GNOME Bugzilla – Bug 763377
gcab corrupts identical files on extraction
Last modified: 2016-03-09 17:26:43 UTC
Created attachment 323518 [details] cab1.cab Gcab is unable to extract identical files that share compressed data. The result is that one or more of the files are extracted with corrupted contents. Attached is a cab archive that exhibits the problem. It was created by WiX, which apparently optimises the storage of files with identical contents by making them share compressed data. As far as I can tell, each group of same-content files will begin at offset 0 in the same folder for obvious reasons; this can probably be relied upon in case it would make the code simpler. The attached cab contains two identical files, frn1.pdf and frn2.pdf (a public domain document, by the way). Extracting them with gcab will result in one of them being corrupt. Other tools extract the files without error. This bug may be related to bug 763376, or at least have related solutions.
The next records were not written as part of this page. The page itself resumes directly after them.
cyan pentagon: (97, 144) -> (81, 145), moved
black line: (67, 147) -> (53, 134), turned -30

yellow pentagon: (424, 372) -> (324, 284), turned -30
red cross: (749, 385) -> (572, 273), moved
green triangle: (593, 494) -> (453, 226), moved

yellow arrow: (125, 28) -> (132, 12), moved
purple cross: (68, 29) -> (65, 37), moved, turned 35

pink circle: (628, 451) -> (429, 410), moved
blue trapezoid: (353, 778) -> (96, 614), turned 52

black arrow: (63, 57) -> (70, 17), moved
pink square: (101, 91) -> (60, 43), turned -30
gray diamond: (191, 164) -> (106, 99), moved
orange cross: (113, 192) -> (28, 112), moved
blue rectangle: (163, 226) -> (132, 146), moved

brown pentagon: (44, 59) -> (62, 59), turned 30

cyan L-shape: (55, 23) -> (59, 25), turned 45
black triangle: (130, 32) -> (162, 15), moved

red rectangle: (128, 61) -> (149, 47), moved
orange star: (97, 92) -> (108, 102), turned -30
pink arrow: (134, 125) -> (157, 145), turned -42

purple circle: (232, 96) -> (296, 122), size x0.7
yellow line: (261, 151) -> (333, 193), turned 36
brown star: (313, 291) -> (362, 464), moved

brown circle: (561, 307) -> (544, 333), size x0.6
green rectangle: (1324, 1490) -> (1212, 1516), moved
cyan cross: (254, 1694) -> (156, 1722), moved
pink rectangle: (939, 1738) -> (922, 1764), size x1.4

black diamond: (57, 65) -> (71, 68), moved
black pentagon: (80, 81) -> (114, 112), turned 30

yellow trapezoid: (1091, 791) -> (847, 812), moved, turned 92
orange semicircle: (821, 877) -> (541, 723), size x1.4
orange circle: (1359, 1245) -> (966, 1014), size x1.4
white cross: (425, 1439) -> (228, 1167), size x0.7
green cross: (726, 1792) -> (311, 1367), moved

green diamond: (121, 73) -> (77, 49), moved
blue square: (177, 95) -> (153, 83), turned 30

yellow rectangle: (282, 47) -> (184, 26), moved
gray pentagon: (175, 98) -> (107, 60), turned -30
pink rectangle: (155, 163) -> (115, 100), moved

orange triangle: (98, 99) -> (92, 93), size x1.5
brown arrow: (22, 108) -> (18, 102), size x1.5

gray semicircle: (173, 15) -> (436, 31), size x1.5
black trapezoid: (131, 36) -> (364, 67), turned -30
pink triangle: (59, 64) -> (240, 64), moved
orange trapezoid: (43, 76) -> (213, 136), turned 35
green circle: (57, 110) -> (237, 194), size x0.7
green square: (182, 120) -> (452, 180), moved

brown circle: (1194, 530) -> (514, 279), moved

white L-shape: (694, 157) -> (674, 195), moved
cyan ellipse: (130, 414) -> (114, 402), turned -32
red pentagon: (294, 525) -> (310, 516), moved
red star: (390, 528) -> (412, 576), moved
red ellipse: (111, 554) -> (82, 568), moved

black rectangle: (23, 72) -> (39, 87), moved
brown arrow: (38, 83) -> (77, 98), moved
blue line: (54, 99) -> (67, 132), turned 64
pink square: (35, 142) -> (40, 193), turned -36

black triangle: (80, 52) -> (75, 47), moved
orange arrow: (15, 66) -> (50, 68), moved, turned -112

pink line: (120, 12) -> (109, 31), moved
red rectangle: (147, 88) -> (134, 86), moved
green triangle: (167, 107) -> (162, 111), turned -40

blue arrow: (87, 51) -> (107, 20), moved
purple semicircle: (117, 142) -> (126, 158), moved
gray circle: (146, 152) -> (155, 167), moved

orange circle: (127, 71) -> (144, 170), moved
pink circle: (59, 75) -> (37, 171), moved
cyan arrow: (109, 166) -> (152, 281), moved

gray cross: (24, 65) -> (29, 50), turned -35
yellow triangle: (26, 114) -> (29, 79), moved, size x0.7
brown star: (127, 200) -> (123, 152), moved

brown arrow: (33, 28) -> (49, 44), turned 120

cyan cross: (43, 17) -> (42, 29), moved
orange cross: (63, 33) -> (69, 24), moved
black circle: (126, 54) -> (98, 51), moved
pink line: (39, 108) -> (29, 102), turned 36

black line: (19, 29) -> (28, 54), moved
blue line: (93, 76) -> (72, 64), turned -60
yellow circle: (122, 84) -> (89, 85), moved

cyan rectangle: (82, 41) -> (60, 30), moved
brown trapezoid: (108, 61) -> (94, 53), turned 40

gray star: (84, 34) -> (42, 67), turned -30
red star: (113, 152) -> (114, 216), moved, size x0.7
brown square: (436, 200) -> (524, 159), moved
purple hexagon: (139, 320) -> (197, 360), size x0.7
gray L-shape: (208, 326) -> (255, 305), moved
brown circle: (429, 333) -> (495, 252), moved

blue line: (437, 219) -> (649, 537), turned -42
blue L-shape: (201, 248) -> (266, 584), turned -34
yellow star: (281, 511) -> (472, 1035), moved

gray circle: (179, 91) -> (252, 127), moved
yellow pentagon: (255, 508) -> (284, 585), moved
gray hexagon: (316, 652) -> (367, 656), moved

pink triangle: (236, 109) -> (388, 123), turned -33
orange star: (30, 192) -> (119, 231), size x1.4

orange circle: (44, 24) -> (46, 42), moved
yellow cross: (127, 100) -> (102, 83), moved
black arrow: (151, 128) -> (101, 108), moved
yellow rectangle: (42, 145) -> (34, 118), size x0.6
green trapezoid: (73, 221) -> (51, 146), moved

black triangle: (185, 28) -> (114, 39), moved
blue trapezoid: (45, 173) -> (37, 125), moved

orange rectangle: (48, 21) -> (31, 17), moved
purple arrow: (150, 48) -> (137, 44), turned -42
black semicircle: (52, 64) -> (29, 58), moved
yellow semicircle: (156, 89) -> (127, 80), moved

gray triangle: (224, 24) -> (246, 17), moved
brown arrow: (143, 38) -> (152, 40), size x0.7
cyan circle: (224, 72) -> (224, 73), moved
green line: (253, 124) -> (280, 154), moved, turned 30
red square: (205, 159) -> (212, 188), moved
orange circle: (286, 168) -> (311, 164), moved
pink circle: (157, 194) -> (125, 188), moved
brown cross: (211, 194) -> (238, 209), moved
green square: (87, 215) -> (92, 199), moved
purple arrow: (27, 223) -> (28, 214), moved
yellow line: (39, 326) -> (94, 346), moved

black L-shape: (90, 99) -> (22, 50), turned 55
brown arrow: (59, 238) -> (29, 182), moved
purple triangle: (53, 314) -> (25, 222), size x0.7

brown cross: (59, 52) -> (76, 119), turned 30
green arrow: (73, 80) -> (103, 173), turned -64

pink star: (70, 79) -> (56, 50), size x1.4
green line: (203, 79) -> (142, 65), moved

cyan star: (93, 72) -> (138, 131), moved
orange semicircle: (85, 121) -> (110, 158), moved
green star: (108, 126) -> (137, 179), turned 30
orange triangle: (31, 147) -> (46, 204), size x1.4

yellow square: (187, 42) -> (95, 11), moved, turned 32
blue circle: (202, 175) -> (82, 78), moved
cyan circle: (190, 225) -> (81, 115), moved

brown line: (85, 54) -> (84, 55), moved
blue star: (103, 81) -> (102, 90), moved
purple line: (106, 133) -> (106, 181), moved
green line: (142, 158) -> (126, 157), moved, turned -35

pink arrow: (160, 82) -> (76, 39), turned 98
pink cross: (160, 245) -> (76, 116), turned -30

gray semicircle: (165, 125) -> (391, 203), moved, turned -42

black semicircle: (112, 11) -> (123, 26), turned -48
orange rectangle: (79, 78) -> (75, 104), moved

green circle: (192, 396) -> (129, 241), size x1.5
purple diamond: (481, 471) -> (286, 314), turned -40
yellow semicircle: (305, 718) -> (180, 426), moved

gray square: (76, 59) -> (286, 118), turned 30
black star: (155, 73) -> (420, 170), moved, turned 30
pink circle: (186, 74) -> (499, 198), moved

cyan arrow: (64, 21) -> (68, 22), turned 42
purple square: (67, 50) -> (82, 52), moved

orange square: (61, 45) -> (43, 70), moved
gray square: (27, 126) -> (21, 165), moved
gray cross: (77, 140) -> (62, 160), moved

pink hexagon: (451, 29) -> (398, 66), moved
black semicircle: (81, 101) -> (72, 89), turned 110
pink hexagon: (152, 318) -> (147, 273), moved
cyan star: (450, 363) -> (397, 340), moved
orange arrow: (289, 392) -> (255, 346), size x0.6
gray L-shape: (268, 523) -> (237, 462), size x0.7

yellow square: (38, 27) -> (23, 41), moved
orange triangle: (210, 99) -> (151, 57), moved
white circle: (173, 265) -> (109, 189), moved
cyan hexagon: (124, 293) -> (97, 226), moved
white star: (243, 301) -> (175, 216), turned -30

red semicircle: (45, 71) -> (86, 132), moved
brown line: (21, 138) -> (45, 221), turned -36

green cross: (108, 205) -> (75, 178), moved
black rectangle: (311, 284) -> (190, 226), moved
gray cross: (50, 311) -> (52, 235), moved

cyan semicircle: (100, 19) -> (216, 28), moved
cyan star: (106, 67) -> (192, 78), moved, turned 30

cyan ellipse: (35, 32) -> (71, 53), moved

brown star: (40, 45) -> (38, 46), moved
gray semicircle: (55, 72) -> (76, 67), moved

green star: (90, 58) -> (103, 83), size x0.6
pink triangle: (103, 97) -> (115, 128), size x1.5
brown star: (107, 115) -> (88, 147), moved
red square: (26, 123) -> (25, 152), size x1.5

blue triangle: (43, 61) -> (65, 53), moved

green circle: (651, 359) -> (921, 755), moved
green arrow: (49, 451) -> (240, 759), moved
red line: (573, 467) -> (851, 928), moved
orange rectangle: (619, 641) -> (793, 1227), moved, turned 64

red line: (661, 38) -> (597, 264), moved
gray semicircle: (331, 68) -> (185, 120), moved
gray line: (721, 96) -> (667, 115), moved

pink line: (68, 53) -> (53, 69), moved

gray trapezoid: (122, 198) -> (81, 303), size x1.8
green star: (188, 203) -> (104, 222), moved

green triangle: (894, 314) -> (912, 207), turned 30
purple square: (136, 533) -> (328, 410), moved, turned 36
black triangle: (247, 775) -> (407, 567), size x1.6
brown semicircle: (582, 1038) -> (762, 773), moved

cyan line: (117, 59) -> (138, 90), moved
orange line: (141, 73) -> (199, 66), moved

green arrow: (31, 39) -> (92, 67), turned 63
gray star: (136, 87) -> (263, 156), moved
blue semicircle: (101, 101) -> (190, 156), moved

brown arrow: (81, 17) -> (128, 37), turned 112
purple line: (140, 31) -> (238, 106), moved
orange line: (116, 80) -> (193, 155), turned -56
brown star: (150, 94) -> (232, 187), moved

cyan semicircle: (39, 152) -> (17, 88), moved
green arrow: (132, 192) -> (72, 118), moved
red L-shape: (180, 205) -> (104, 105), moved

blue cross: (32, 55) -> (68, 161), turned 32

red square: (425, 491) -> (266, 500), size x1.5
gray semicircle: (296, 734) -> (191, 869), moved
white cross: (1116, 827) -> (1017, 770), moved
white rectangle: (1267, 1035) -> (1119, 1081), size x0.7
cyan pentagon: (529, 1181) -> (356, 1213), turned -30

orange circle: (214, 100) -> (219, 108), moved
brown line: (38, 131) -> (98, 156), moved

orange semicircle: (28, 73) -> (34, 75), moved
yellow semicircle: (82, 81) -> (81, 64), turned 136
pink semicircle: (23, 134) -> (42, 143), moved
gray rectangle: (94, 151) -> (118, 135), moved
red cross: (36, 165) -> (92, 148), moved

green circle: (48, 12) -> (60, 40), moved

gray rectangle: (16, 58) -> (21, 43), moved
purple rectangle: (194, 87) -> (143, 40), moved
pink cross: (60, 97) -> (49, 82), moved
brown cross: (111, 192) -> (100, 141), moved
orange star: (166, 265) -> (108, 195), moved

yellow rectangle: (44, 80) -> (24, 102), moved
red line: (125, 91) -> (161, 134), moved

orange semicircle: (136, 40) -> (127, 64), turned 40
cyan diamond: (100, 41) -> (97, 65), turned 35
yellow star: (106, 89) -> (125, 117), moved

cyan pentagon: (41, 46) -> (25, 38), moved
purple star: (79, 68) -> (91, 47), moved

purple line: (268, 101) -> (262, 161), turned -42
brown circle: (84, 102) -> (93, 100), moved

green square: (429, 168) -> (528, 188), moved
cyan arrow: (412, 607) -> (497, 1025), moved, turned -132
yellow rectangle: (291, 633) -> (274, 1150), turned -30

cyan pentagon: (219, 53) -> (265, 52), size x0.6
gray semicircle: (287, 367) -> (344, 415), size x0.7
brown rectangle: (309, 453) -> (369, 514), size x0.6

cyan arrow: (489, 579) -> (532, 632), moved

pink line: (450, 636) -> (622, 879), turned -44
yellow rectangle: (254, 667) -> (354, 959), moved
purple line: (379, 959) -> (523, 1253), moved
The following fix has been pushed: 616e77a extract: learn to rewind if needed
Created attachment 323524 [details] [review] extract: learn to rewind if needed In some cases, files my point to previously treated offset. Let's rewind in this case.
(In reply to Mattias Engdegård from comment #0) > The attached cab contains two identical files, frn1.pdf and frn2.pdf (a > public domain document, by the way). interesting reading ;)
(In reply to Marc-Andre Lureau from comment #1) > The following fix has been pushed: > 616e77a extract: learn to rewind if needed Thank you!